12.31.2009 0

The Dark of Night

  • On: 01/04/2010 09:27:46
  • In: Health Care
  • by Victor Morawski

    Paradoxically, some things occur in the dark of night can be seen best in the clear light of day. Such was the case recently when South Carolina Senator Jim DeMint challenged a last-minute provision inserted into the Senate Health Care Bill at 1:00 in the morning and exposed it for all the world to see.

    The provision established an “Independent Medicare Advisory Board.” And despite a disclaimer to the contrary, it will likely be the deadly vehicle for rationing health care to senior citizens. Remember: the Civil Rights Act of 1965 imposing oppressive workplace quotas was billed as containing no affirmative action. And the legislation that opened the door to tens of millions of illegal immigrants in 1985 was entitled the “Immigration Reform and Control Act.” So much for taking politicians at their word.

    The fact is, the Board will play a central role in implementing vast cuts to Medicare in the coming years — cuts that will inevitably result in rationing health care for seniors. Yes, the bill does contain a clause stating, “The proposal shall not include any recommendation to ration health care. “ And that, in truth, makes it all the more suspicious.

    We all know the old cliché, “When someone tells you, ‘It’s not about the money’ – it’s about the money!” By the same token, when politicians tell you, “It’s not about the rationing,” get ready for the rationing! This can be easily gleaned from the few sections surrounding the disclaimer.

    The politicians tell us that the main purpose of the Board is to provide recommendations “to reduce the Medicare per capita growth rate.” Now, how else are they going to reduce the average rate of Medicare spending per individual without significantly reducing the number of services – particularly high-cost life-saving services?

    Of course, they will tell you that they will do this in part through the elimination of waste. What they won’t tell you is that some of what they consider to be ‘waste’ are expensive, but potentially life-saving, services provided to those who have only a relatively short time to live (even after a successful procedure).

    The Board supposedly “will extend Medicare solvency” by focusing on “health outcomes” such as “quality and efficiency improvements.” Providing Medicare funds for high-cost procedures that result in limited benefits because they do not sufficiently (in the eyes of government bureaucrats) extend a person’s life, or improve its quality, is to them an inefficient use of such funds.

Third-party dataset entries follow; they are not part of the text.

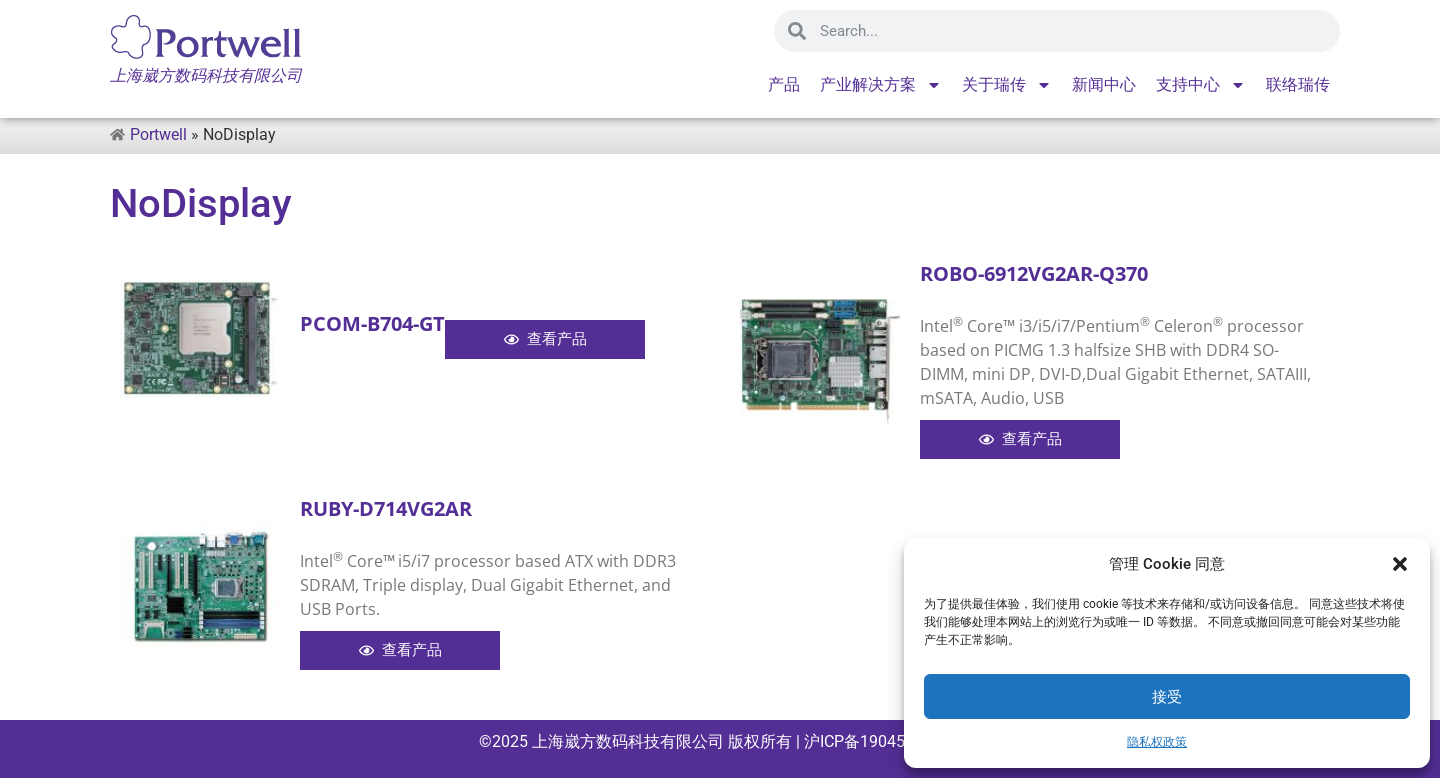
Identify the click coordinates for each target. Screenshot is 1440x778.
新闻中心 (1104, 84)
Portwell (158, 134)
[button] (1400, 564)
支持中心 (1201, 85)
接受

    Medicare would today cover these services because it provides them as needed, without making decisions based on projected outcomes. Architects of the current Health Care Reform Legislation are out to change this.

    Now, to make such “quality and efficiency improvements,” the Board will need data on which to base its life and death decisions. So, to “address gaps in quality, efficiency, comparative effectiveness information and health outcomes measures,” the Bill provides for the establishment of a Federal Coordinating Council for Comparative Effectiveness Research. This entity will provide the needed data. This organization parallels in its main functions Great Britain’s National Institute for Health and Clinical Excellence (NICE), which for many is the very paradigm of what Sarah Palin rightly declared a “Death Panel” style rationing board.

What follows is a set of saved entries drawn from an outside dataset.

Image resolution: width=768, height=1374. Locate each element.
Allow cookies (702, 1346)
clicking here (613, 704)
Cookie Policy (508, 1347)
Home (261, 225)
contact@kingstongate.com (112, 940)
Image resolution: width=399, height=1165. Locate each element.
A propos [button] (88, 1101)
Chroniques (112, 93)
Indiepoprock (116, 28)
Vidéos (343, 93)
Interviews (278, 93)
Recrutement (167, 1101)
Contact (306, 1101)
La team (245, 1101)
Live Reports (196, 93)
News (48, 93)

    One might here object that there is no mention in the current Health Care Reform Legislation of the use of a standard like Britain’s Quality Adjusted Life Years (QALY) to measure the effectiveness of services and procedures in terms of their outcomes in ways that would load the deck against the elderly, as that system does.

    But, the beauty of the new healthcare paradigm is that it doesn’t have to. For, working just down the road at the Office of Information and Regulatory Affairs is Cass Sunstein.

    Sunstein, the “Regulations Czar,” wants to change the standard by which all Federal Agencies evaluate the effectiveness of a policy or procedure from one that does not currently take any age considerations into account — the “Value of a Statistical Life” — to one which does. His standard — the “Value of a Statistical Life Year” [VSLY] – would, he readily admits, “likely result in significantly lower benefits calculations for elderly people.”

    As Sunstein’s recommendation, if adopted, would apply to all Federal Agencies, it would apply also to the Independent Medicare Advisory Board. Which may explain why the duplicitous Democrats decided to pass it in the middle of the night, thoroughly befitting the coming darkness.

    Victor Morawski, professor at Coppin State Unversity, is a Liberty Features Syndicated writer for Americans for Limited Government.